Persona end user (aka ‘persona stakeholder’, ‘user’): an individual that uses data-driven personas for decision-making
Persona information design: the selection of information elements (attributes, characteristics) that the finalized persona profiles will communicate to persona users.
Persona narrative: a textual description of the persona.
Persona number preference: the number of data-driven personas an end user wants to see.
Persona Perception Scale (PPS): a survey instrument for evaluating how individuals perceive data-driven personas.
Persona Performance Monitoring (PPM): a formal document explaining how the personas will be used after their creation and how the results will be measured.
Persona profile: typically, a one or two ‘page’ description of the persona, usually containing a name, photo, demographic, behaviors, and other information about the persona.
Persona subset: a collection of data-driven personas to which end users refer. (See also ‘persona cast’.)
Persona template: a layout used to create a persona profile, including, for example, name, picture, and demographics of the persona in a certain position and size.
Persona viewing behavior: the style and manner in which a user perceives the persona profile and processes its information (e.g., the order and duration of viewing different information elements).
Persona-as-an-interface: the idea that data-driven personas are an alternative interface to user data, similar to graphs, figures, and tables that also act as interfaces to user data.
Personas: fictional characters created to represent the target users/customers/audience to help stakeholders enhance their user understanding.
Qualitative approach: a method for persona data collection focused primarily on words. Such an approach can be useful to understand concepts, thoughts and/or experiences of people. This approach enables the collection of in-depth insights on topics that are not well understood.
Quantitative approach: a method for persona data collection using primarily numbers and statistics. This data can be presented using charts and graphs, and mathematical or statistical knowledge is needed to carry out the analysis.
Role-based personas: personas that describe the demands, challenges, and context of the (social) role of a user segment.
Rounded persona: a persona that contains all the necessary information for persona users to complete a task or a range of tasks.
Scenarios: stories that describe the context behind a specific user group behavior and help designers understand their motivations, needs, and challenges.
Segmentation: the approach of dividing a target market population into smaller, homogeneous categories based on shared characteristics.
Serious games: games designed with a focus on pedagogical value or decision-making scenarios (e.g., strategy formulation) as opposed to pure entertainment.
Skeleton persona (AKA, ‘skeletal personas’): prototypes of personas containing the bare basic information but not all the characteristics typical of personas, such as names and images.
Stakeholder: an individual either using personas or being affected by the use of personas.
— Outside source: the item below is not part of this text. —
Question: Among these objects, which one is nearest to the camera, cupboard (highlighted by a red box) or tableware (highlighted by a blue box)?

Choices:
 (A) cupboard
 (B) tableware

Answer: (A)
Target groups: potential users to which a system or product is directed.
Transparency: the degree to which the persona user is made aware of how the data-driven personas were created (e.g., by providing explanations of the algorithms).
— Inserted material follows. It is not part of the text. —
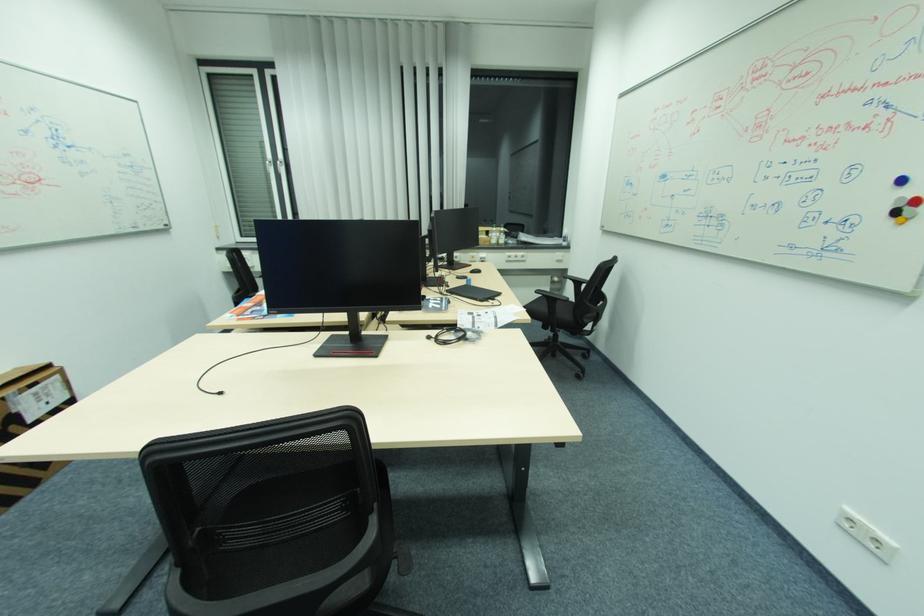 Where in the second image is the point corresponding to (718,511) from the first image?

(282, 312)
User interface: a visual presentation of the persona that enables user actions such as filtering, selecting, refreshing, comparing, and so on.
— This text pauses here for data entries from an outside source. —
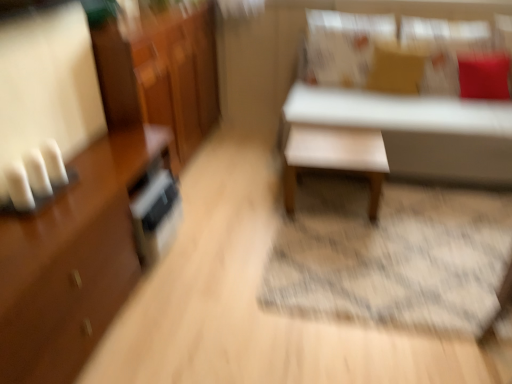 This screenshot has width=512, height=384. I want to click on vacant region to the right of brown glossy cabinet at left, so click(223, 300). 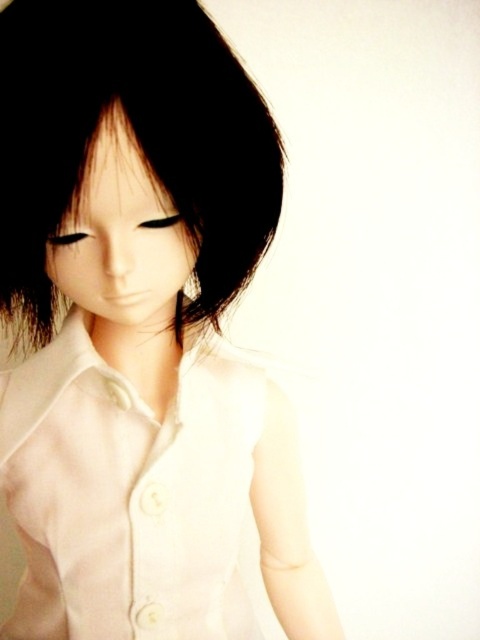 Question: From the image, what is the correct spatial relationship of matte white doll at center in relation to black matte hair at upper center?

Choices:
 (A) left
 (B) right

Answer: (A)

Question: Which of the following is the farthest from the observer?

Choices:
 (A) white matte dress shirt at center
 (B) black matte hair at upper center

Answer: (A)

Question: Is white matte dress shirt at center closer to the viewer compared to black matte hair at upper center?

Choices:
 (A) yes
 (B) no

Answer: (B)

Question: Which point appears closest to the camera in this image?

Choices:
 (A) (267, 108)
 (B) (44, 445)
 (C) (116, 518)

Answer: (A)

Question: Does matte white doll at center come behind white matte dress shirt at center?

Choices:
 (A) no
 (B) yes

Answer: (A)

Question: Which point is farther to the camera?

Choices:
 (A) white matte dress shirt at center
 (B) black matte hair at upper center

Answer: (A)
User stories: short statements that describe user goals. (See also ‘scenarios’.)
User studies: user research conducted to understand persona users’ reactions, behaviors, and perceptions concerning personas. User studies are conducted towards creating more useful personas.
User-centricity: a focus on understanding the users better so that user-friendly systems can be designed for them.
Users: either the people who will interact with personas (“use personas”), or the people the created personas are based on.
Willingness to use: a persona user’s implicit or explicit desire to use personas for a task.
Jansen, B. J., Salminen, J., Jung, S.G., and Guan, K. (2021). Data-Driven Personas. Synthesis Lectures on Human-Centered Informatics,1 Carroll, J. (Ed). Morgan-Claypool: San Rafael, CA., 4:1, i-317.